Is France Signaling a Freeze for iPhone Sales?
If France can be used as a predictor, Apple (NASDAQ:AAPL) may have more trouble selling its devices down the road, as customers are tightening their belts and the pricey iPhones don’t fit well in those lighter budgets.
France Telecom SA (NYSE:FTE) CEO Stephane Richard said in an interview at Bloomberg’s headquarters in New York that the company was facing increased pressure to lower its prices in order to stay afloat in a market that was becoming increasingly frugal.
France Telecom is one of Europe’s biggest wireless carriers, and it was once even a monopoly. But the winds of change blew across the continent and changed the way consumers felt, forcing the carrier’s hand. A cheaper carrier, Iliad SA, entered France’s market and drew in customers, which left France Telecom with no choice to but offer lower prices and even launch its own low-cost brand.

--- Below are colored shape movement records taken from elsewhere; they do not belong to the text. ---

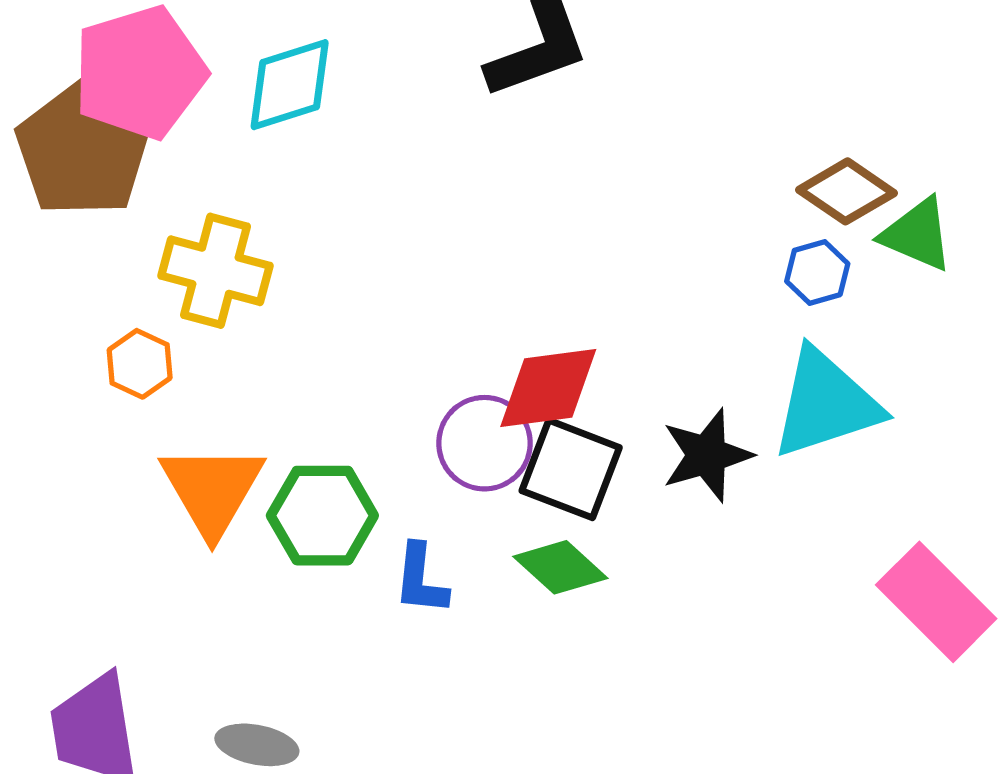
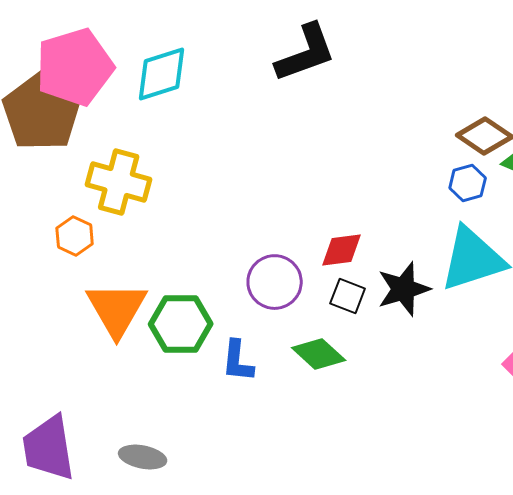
red diamond: (548, 388) -> (342, 250), moved, size x0.7
black square: (571, 469) -> (348, 296), moved, size x0.6

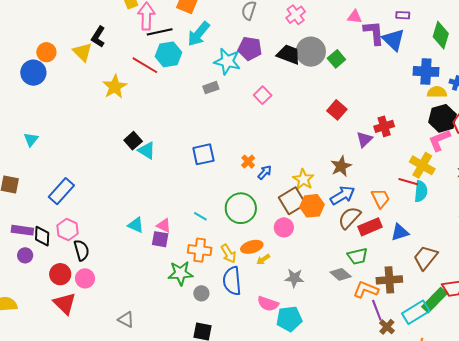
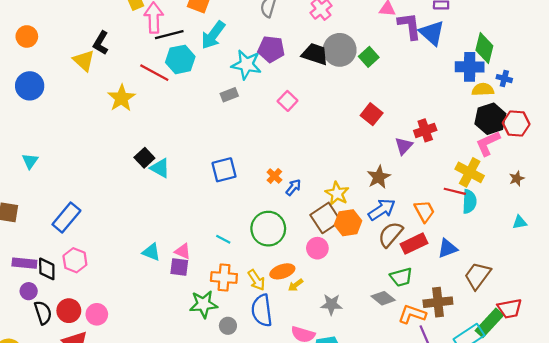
green diamond: (441, 35) -> (484, 48), moved
orange circle: (46, 52) -> (27, 36), moved
black semicircle: (81, 250) -> (43, 313), moved

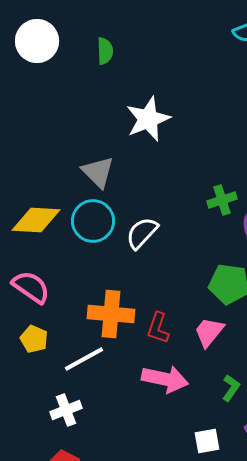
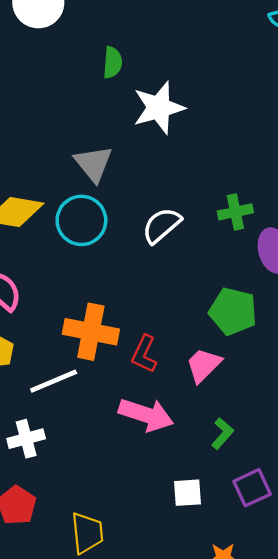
green semicircle: (105, 51) -> (113, 62), moved
white semicircle: (142, 233) -> (162, 225), moved

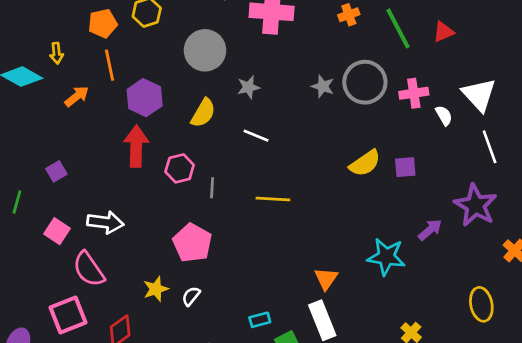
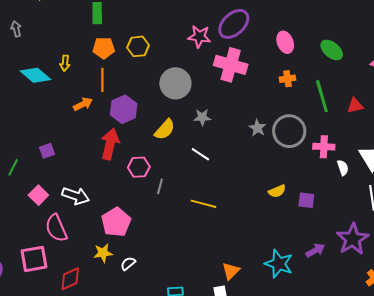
orange arrow: (77, 96) -> (83, 104), moved
yellow semicircle: (365, 163) -> (277, 191), size x0.7
pink pentagon: (192, 243) -> (116, 222), moved

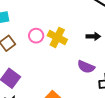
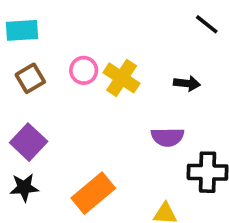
purple semicircle: (86, 67) -> (168, 137), turned -30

But, the trend for reducing prices and cheaper services might not simply be a matter of competition, and it may extend beyond the carrier market to the device market. Richard said he believes consumers are going to be less likely to fork out for high-end expensive phones.
Richard said the next release of an iPhone could be telling evidence as “selling a phone for $600 is getting more and more difficult.” That figure is around the going price for unsubsidized iPhones, if not even cheaper…
Given, France may stand separate from Apple’s biggest market, the U.S., considering that an unlimited calling and texting plan with 3GB of data costs about $26 a month on France Telecom, while a comparable plan on T-Mobile USA is almost twice as much and still viewed as a bargain.
Richard expects prices at his carrier to increase their decline, as they’ve already dropped 25 percent over the past 3 years. He expects the consumers in France to also seek cheaper devices along with their cheaper services. So, even if U.S. consumers don’t shy away from expensive plans and phones, euro-zone consumers might not be out buying the next iPhone in droves. The U.S. and China may be Apple’s biggest nation-level markets, but a hit in Europe would surely hurt the company.